Nasdaq, however, edged higher, capping its best week since August 2006, helped by a 3.5 percent rise in Google as investors saw value in shares of the Web search leader following a 32 percent sell-off since the beginning of the year.
Fears about further weakness among banks and brokerages lingered. Bank of America Corp slashed its earnings view on top brokerage Merrill Lynch & Co Inc, while J.P. Morgan Chase cut its annual earnings estimate for Bank of America, largely on expectations for more write-downs. Bank of America, down 2.4 percent, was the biggest drag on the Dow.
Government data also dampened investor enthusiasm after it showed a third month of non-farm job losses and the highest unemployment rate in two and a half years, further evidence that a housing downturn and credit crisis may have pushed the economy into recession.
"Investors are processing the fact that the economic data is confirming what everybody believes, which is that we're in a recession. There's real anxiety about the earnings picture," said Frederic Dickson, senior vice president and market strategist at D.A. Davidson & Co in Lake Oswego, Oregon. "We haven't seen the cuts in estimates being deep, yet the economic data suggests a weakening economy."
The Dow Jones industrial average fell 16.61 points, or 0.13 percent, to end at 12,609.42. The Standard & Poor's 500 Index was up 1.09 points, or 0.08 percent, at 1,370.40. The Nasdaq Composite Index was up 7.68 points, or 0.32 percent, at 2,370.98.
Adding to unease about the banking industry, a Keefe, Bruyette & Woods Inc analyst said mortgage and other credit losses may keep Washington Mutual Inc, the largest US savings and loan, from turning an annual profit before 2010. WaMu's shares sank 11.5 percent to $10.17.
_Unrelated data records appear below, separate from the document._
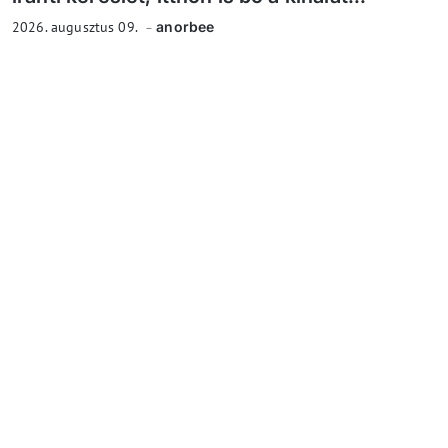
2026. augusztus 09.
anorbee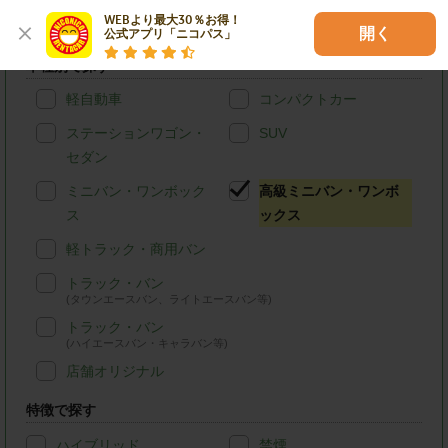
仙台市太白区のニコニコレンタカーを条件検索
WEBより最大30％お得！

開く
公式アプリ「ニコパス」
車種別で探す
軽自動車
コンパクトカー
ステーションワゴン・
SUV
セダン
ミニバン・ワンボック
高級ミニバン・ワンボ
ス
ックス
軽トラック・商用バン
トラック・バン
(タウンエースバン、ライトエースバン等)
トラック・バン
(ハイエースバン・キャラバン等)
店舗オリジナル
特徴で探す
ハイブリッド
禁煙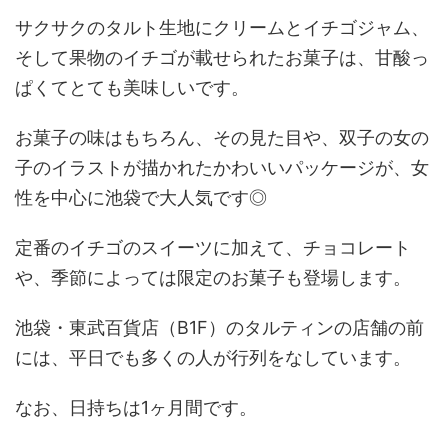
サクサクのタルト生地にクリームとイチゴジャム、
そして果物のイチゴが載せられたお菓子は、甘酸っ
ぱくてとても美味しいです。
お菓子の味はもちろん、その見た目や、双子の女の
子のイラストが描かれたかわいいパッケージが、女
性を中心に池袋で大人気です◎
定番のイチゴのスイーツに加えて、チョコレート
や、季節によっては限定のお菓子も登場します。
池袋・東武百貨店（B1F）のタルティンの店舗の前
には、平日でも多くの人が行列をなしています。
なお、日持ちは1ヶ月間です。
General Motors Corp was the second-biggest weight on the Dow. The company said it was "disappointed" by an investor group's decision to pull out of a $2.55 billion equity plan to support its parts supplier Delphi Corp's emergence from bankruptcy. GM shares shed 4.7 percent to $20.58.
Volume was light on the New York Stock Exchange, with about 1.2 billion shares changing hands, below last year's estimated daily average of roughly 1.9 billion, while on Nasdaq about 2 billion shares traded, below last year's daily average of 2.17 billion. Advancers beat decliners 17 to 13 on the NYSE and by about 14 to 13 on the Nasdaq.
For the week, the S&P 500 was up 4.2 percent, largely because of strength in the financial sector earlier in the week. "The message from the market is that we've had enough of the negatives, we've done all the selling we're going to do, and now we are looking beyond the valley to better times," said Al Goldman, chief market strategist at Wachovia Securities in St. Louis.
Analysts continued to point to the Federal Reserve's rescue of Bear Stearns and its efforts to expand its provisions of liquidity to more banks last month as a turning point in the credit crisis. This week, strong demand for a Lehman Brothers share offering and a massive $19 billion write-down from Swiss bank UBS made investors more convinced that the worst of the storm in lending markets has passed.
Since mid-September, the Fed has cut short-term interest rates from 5.25 percent to 2.25 percent. Fed Chairman Ben Bernanke said this week that a recession in the first half of 2008 is possible but the economy should pick up later this year.